Kaiju
Well-Known Member
The point wasn't that 800V doesn't have any applications in big packs. It was more that if you're dealing with a 150kW or 200kW charger, then going to 800V doesn't actually get you anywhere if you can already pull 500A. Also that a smaller vehicle may not be able to pull 500A at all and may see no benefit from a 400kW charger, but if it was limited to 250A it would see a boost at a more common, cheaper 150kW charger where a bigger one didn't.I disagree with this logic here. If you have a ~400v pack that charges at 500A (e.g. 200kw) with a capacity of say 50kwh, it would in theory take 15 minutes to charge it. If you scale that pack up to 200kwh, it takes an hour. If the charger is a 350 to 400kw charger that only offers 500A, both the small pack and large pack are hitting the amperage limit and stuck at 200kw.
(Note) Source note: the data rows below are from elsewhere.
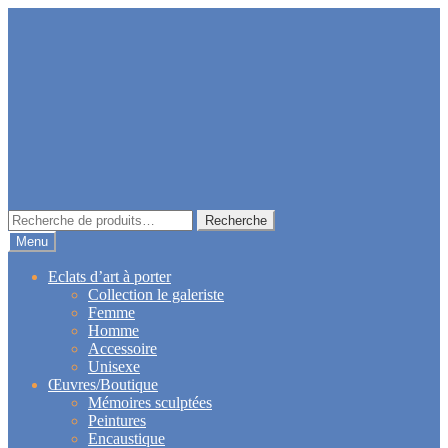
Aller
Aller
à
au
la
contenu
navigation
Recherche
Recherche
pour :
Menu
Eclats d’art à porter
Collection le galeriste
Femme
Homme
Accessoire
Unisexe
Œuvres/Boutique
Mémoires sculptées
Peintures
Encaustique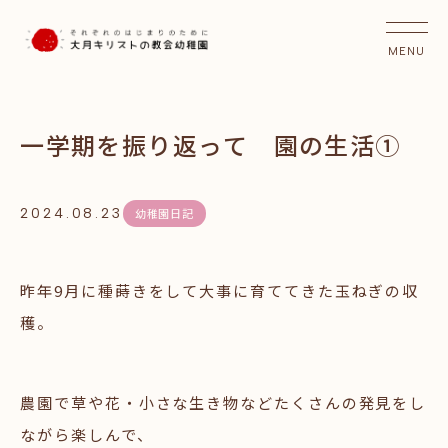
一学期を振り返って 園の生活①
2024.08.23
幼稚園日記
昨年9月に種蒔きをして大事に育ててきた玉ねぎの収
穫。
農園で草や花・小さな生き物などたくさんの発見をし
ながら楽しんで、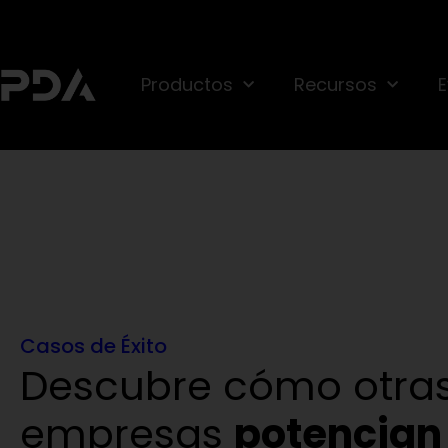
Productos
Recursos
Casos de Éxito
Descubre cómo otra
empresas
potencian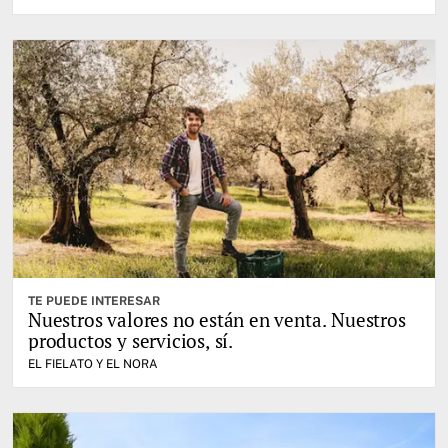
TE PUEDE INTERESAR
Nuestros valores no están en venta. Nuestros
productos y servicios, sí.
EL FIELATO Y EL NORA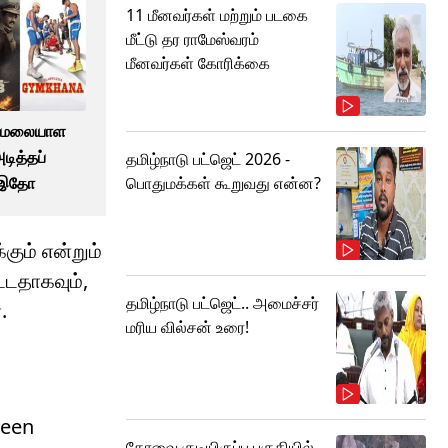
11 மீனவர்கள் மற்றும் படகை
மீட்டு தர ராமேஸ்வரம்
மீனவர்கள் கோரிக்கை
ை மலையாள
டித்தப்
தமிழ்நாடு பட்ஜெட் 2026 -
் இதோ
பொதுமக்கள் கூறுவது என்ன?
கும் என்றும்
்டதாகவும்,
தமிழ்நாடு பட்ஜெட்.. அமைச்சர்
.
மரிய வில்சன் உரை!
been
கோவை குடியிருப்பு பகுதியில்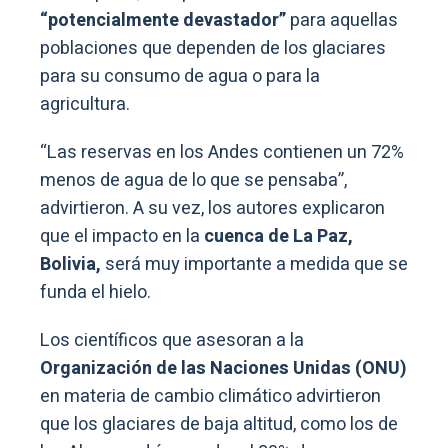
“potencialmente devastador”
para aquellas
poblaciones que dependen de los glaciares
para su consumo de agua o para la
agricultura.
“Las reservas en los Andes contienen un 72%
menos de agua de lo que se pensaba”,
advirtieron. A su vez, los autores explicaron
que el impacto en la
cuenca de La Paz,
Bolivia,
será muy importante a medida que se
funda el hielo.
Los científicos que asesoran a la
Organización de las Naciones Unidas (ONU)
en materia de cambio climático advirtieron
que los glaciares de baja altitud, como los de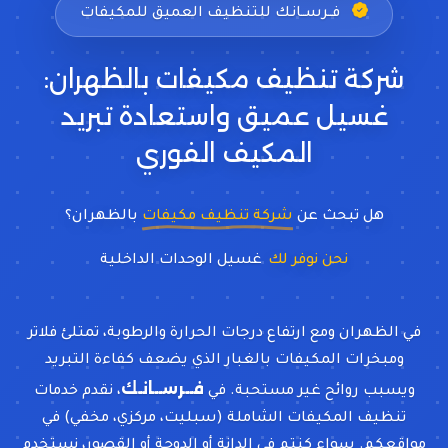
فــرســانـك للتنظيف العميق للمكيفات
شركة تنظيف مكيفات بالظهران:
غسيل عميق واستعادة تبريد
المكيف الفوري
هل تبحث عن
شركة تنظيف مكيفات
بالظهران؟
نحن نوفر لك
غسيل الوحدات الداخلية لمنع التسري
في الظهران ومع ارتفاع درجات الحرارة والرطوبة، تمتلئ فلاتر
ومبخرات المكيفات بالغبار الذي يضعف كفاءة التبريد
فــرســانـك
ويسبب روائح غير مستحبة. في
، نقدم خدمات
تنظيف المكيفات الشاملة (سبليت، مركزي، مخفي) في
مواقعكم. سواء كنتم في الدانة أو الدوحة أو القصور، نستخدم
However, if the large pack is on an 800v setup and can still take 500A (e.g. 200kw), then it's going to pull the maximum charger power, significantly reducing the charging time.
Additionally, the 800v system helps with the large number of chargers with cables that are current limited (looking at you Chargepoint) that require 800v systems to fully utilize the charger.
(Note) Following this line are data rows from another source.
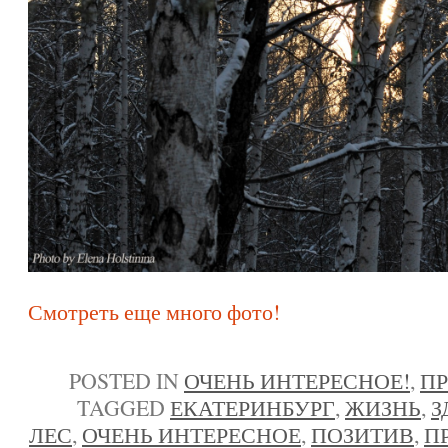
Смотреть еще много фото!
POSTED IN
ОЧЕНЬ ИНТЕРЕСНОЕ!
,
П
TAGGED
ЕКАТЕРИНБУРГ
,
ЖИЗНЬ
,
З
ЛЕС
,
ОЧЕНЬ ИНТЕРЕСНОЕ
,
ПОЗИТИВ
,
П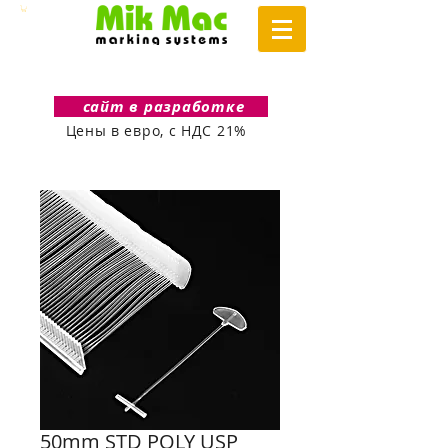
сайт в разработке
Цены в евро, с НДС 21%
50mm STD POLY USP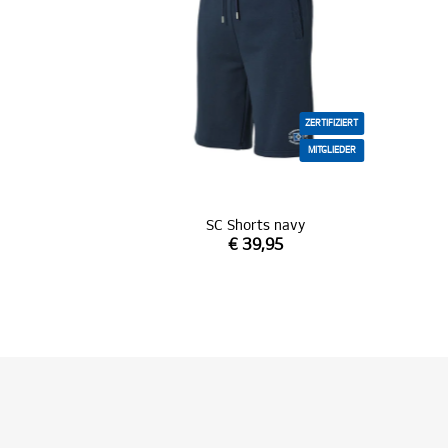
ZERTIFIZIERT
MITGLIEDER
SC Shorts navy
€ 39,95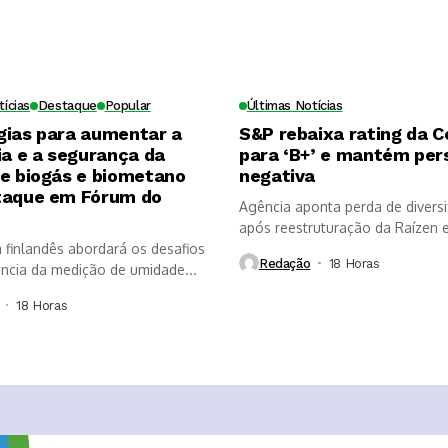
tícias
Destaque
Popular
Últimas Notícias
gias para aumentar a
S&P rebaixa rating da 
ia e a segurança da
para ‘B+’ e mantém per
de biogás e biometano
negativa
taque em Fórum do
Agência aponta perda de diversi
após reestruturação da Raízen e
a finlandês abordará os desafios
que...
Redação
18 Horas ⁮
ância da medição de umidade...
18 Horas ⁮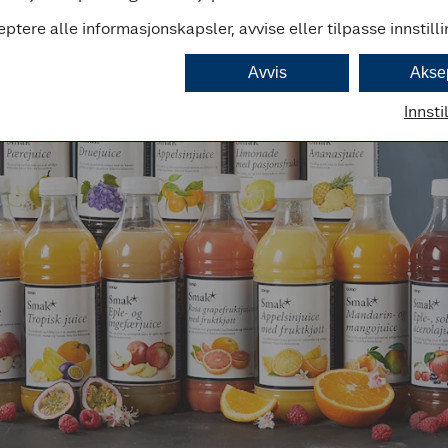
eptere alle informasjonskapsler, avvise eller tilpasse innstill
Avvis
Akse
Innsti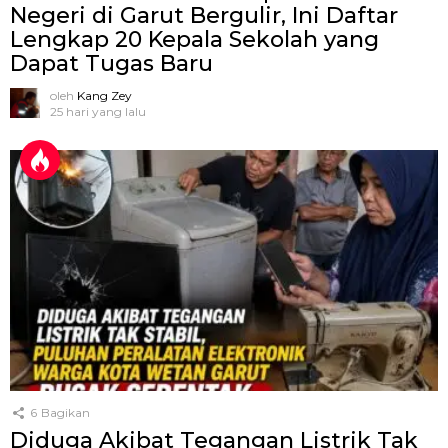
Negeri di Garut Bergulir, Ini Daftar
Lengkap 20 Kepala Sekolah yang
Dapat Tugas Baru
oleh
Kang Zey
25 hari yang lalu
6
Bagikan
Diduga Akibat Tegangan Listrik Tak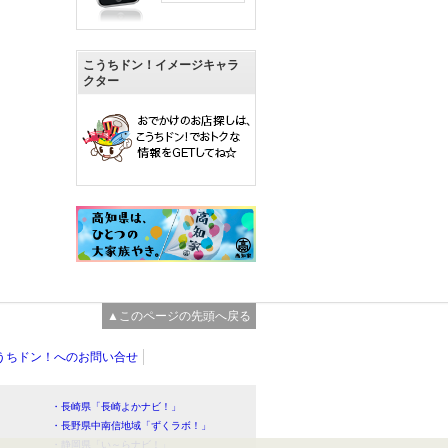
こうちドン！イメージキャラ
クター
▲このページの先頭へ戻る
うちドン！へのお問い合せ
・長崎県「長崎よかナビ！」
・長野県中南信地域「ずくラボ！」
・静岡県「い～らナビ！」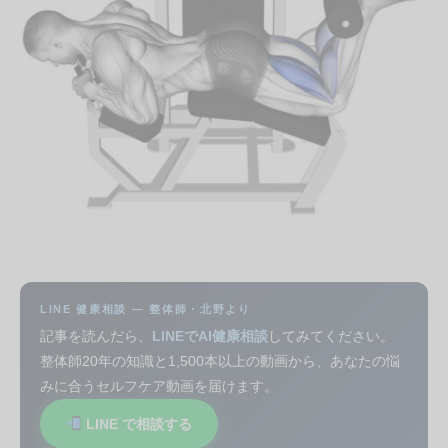
LINE 健康相談 — 整体師・北野より
記事を読んだら、
LINEでAI健康相談
してみてください。
整体師20年の知識と1,500本以上の動画から、あなたの悩
みに合うセルフケア動画を届けます。
LINE で相談する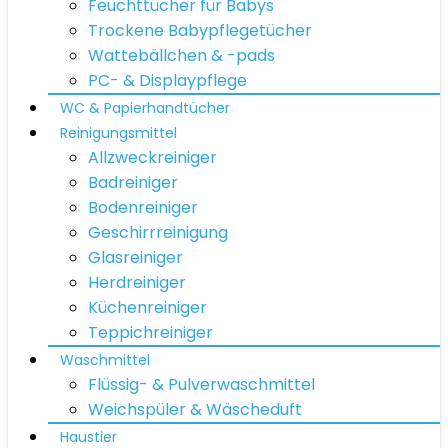
Feuchttücher für Babys
Trockene Babypflegetücher
Wattebällchen & -pads
PC- & Displaypflege
WC & Papierhandtücher
Reinigungsmittel
Allzweckreiniger
Badreiniger
Bodenreiniger
Geschirrreinigung
Glasreiniger
Herdreiniger
Küchenreiniger
Teppichreiniger
Waschmittel
Flüssig- & Pulverwaschmittel
Weichspüler & Wäscheduft
Haustier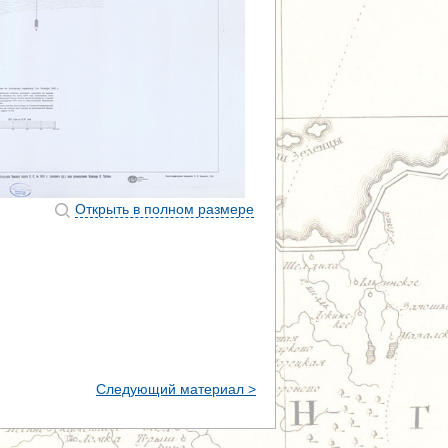
Открыть в полном размере
Следующий материал >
The only "public" infrastructure that isn't 800v are Tesla chargers. Virtually all other DC chargers accommodate both voltage ranges.
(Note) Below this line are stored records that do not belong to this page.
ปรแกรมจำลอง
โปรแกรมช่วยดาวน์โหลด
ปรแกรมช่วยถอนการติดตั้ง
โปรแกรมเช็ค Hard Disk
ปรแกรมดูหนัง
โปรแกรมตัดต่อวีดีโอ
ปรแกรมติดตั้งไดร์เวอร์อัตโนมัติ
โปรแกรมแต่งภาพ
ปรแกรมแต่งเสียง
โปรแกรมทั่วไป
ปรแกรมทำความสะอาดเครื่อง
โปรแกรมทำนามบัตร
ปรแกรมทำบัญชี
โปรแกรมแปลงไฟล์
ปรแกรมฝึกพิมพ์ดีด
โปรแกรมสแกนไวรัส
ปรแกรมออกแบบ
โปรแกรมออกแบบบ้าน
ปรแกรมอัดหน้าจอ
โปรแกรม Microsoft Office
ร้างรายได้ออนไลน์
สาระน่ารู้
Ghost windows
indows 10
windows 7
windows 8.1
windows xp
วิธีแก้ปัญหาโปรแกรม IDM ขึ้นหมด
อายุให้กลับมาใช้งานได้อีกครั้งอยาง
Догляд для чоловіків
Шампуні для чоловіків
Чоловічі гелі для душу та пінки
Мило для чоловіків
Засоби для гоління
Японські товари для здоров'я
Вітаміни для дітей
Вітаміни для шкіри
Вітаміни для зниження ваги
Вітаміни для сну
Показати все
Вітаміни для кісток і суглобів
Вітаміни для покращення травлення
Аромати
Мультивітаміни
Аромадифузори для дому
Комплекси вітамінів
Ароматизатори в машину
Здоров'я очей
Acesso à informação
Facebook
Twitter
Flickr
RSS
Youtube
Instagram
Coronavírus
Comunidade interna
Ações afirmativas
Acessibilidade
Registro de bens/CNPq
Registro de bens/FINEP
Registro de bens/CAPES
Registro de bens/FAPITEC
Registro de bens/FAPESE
As far as chargers and charger cables go, I suppose we agree there though maybe for different reasons. One of the points was that part of the whole conundrum is whether a station operator would bother to install things with huge capacity when not every vehicle could use it. So if you've got Chargepoint cheaping out on cables, are they going to put up stations capable of doing 350kW full bore on every stall?
One thing that was only touched on here is that you can't simply dump infinite power into a battery pack to make it charge faster, either. The charger voltage doesn't matter once you're dealing with pack cooling. Kilowatts are kilowatts and you're still charging the same number of 5V cells regardless of the charger voltage. If the limit is the charger, sure, 800V wins. But if you can't pull 400kW because your battery pack is getting too hot, well, you've gained nothing. Some of the numbers there are interesting.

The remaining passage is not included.